Het verweer faalt. De man, die in eerste aanleg een verzoek tot echtscheiding met nevenvoorzieningen heeft gedaan, kon in hoger beroep zijn verzoek aanvullen door een nevenvoorziening te verzoeken die betrekking heeft op de reeds in eerste aanleg door de vrouw verzochte partneralimentatie. De vrouw heeft daarop bij verweerschrift in hoger beroep kunnen reageren en heeft dat ook gedaan. Van schending van de goede procesorde is niet gebleken. De man is ontvankelijk in zijn verzoek.

Partneralimentatie

5.3

Ter inhoudelijke beoordeling ligt aan het hof voor de door de man aan de vrouw te betalen partneralimentatie. In geschil is de huwelijksgerelateerde behoefte van de vrouw, de vraag of, en zo ja, in welke mate, zij zelf in haar behoefte kan voorzien, de draagkracht van de man en het verzoek tot limitering.

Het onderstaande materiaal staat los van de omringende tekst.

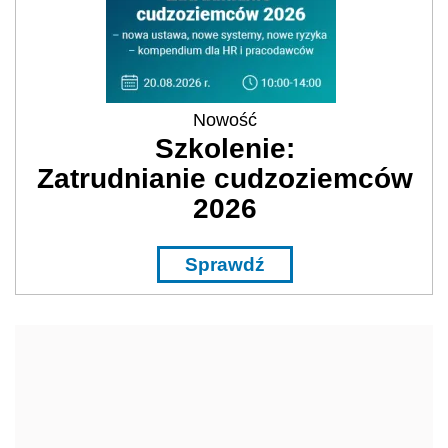
Nowość
Szkolenie:
Zatrudnianie cudzoziemców
2026
Sprawdź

De door rechtbank vastgestelde ingangsdatum, te weten de dag van inschrijving van de beschikking tot echtscheiding in de registers van de burgerlijke stand, is niet in geschil zodat ook het hof deze datum als uitgangspunt neemt.

Behoefte

5.4

De man stelt – kort gezegd – dat de rechtbank bij de berekening van de behoefte van de vrouw ten onrechte rekening heeft gehouden met de welstand van partijen tijdens het huwelijk en dat moet worden uitgegaan van de Nibudnormen, aangezien in deze normen juist de referentiebudgetten zijn te herleiden voor huishoudens met een inkomen tot en met € 9.000,- netto per maand. Daarnaast had de rechtbank er rekening mee moeten houden dat het huwelijk van partijen voor hen beiden hun tweede huwelijk was, dat het huwelijk relatief kort heeft geduurd en dat uit het huwelijk geen kinderen zijn geboren. Tot slot heeft de vrouw een groot aantal van de door haar opgevoerde behoefteposten niet onderbouwd, aldus de man.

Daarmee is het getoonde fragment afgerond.